:: Problem to work on ::
Go over the records and copy every line with the string "price".
####################
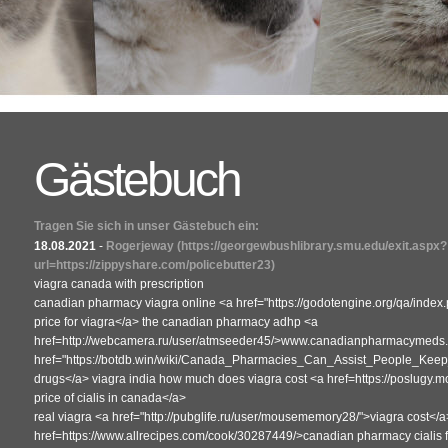
Gästebuch
Tragen Sie sich in unser Gästebuch ein:
18.08.2021
-
Rogerjeway
(https://georgewbushlibrary.smu.edu/exit.aspx?
url=https://zippyshare.com/policebutter23)
viagra canada with prescription
canadian pharmacy viagra online <a href="https://godotengine.org/qa/ind
price for viagra</a> the canadian pharmacy adhp <a
href=http://webcamera.ru/user/atmseeder45/>www.canadianpharmacymeds.co
href="https://botdb.win/wiki/Canada_Pharmacies_Can_Assist_People_K
drugs</a> viagra india how much does viagra cost <a href=https://poslugy.mo
price of cialis in canada</a>
real viagra <a href="http://pubglife.ru/user/mousememory28/">viagra cost</a
href=https://www.allrecipes.com/cook/30287449/>canadian pharmacy cialis f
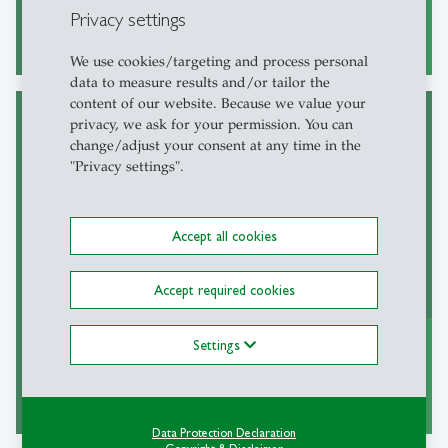
Privacy settings
read more
east
We use cookies/targeting and process personal
data to measure results and/or tailor the
content of our website. Because we value your
privacy, we ask for your permission. You can
change/adjust your consent at any time in the
"Privacy settings".
Institut für Finanzwissenschaft, Finanzrecht
und Law and Economics
Accept all cookies
Accept required cookies
Settings
read more
east
Data Protection Declaration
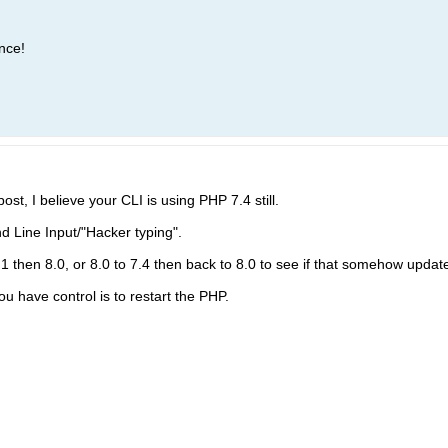
nce!
ost, I believe your CLI is using PHP 7.4 still.
ine Input/"Hacker typing".
1 then 8.0, or 8.0 to 7.4 then back to 8.0 to see if that somehow update 
ou have control is to restart the PHP.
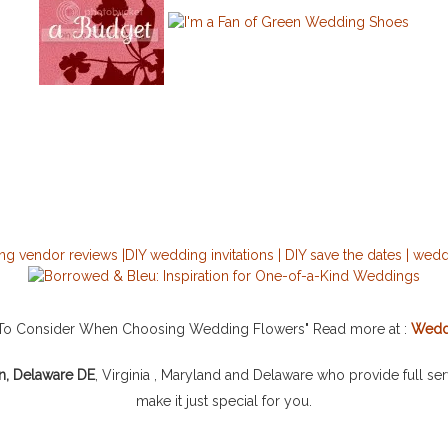
s To Consider When Choosing Wedding Flowers" Read more at :
Wedd
n, Delaware DE
, Virginia , Maryland and Delaware who provide full se
make it just special for you.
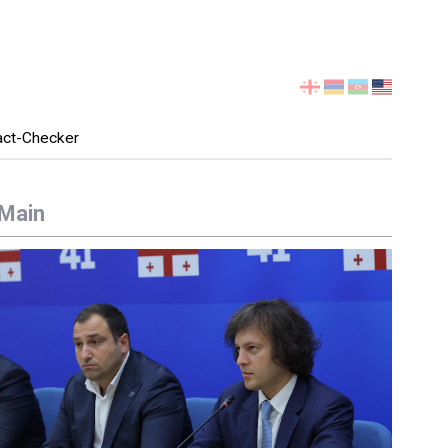
Select
your
language
act-Checker
Main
####################
:: Result below ::
price for viagra</a> the canadian pharmacy adhp <a
price of cialis in canada</a>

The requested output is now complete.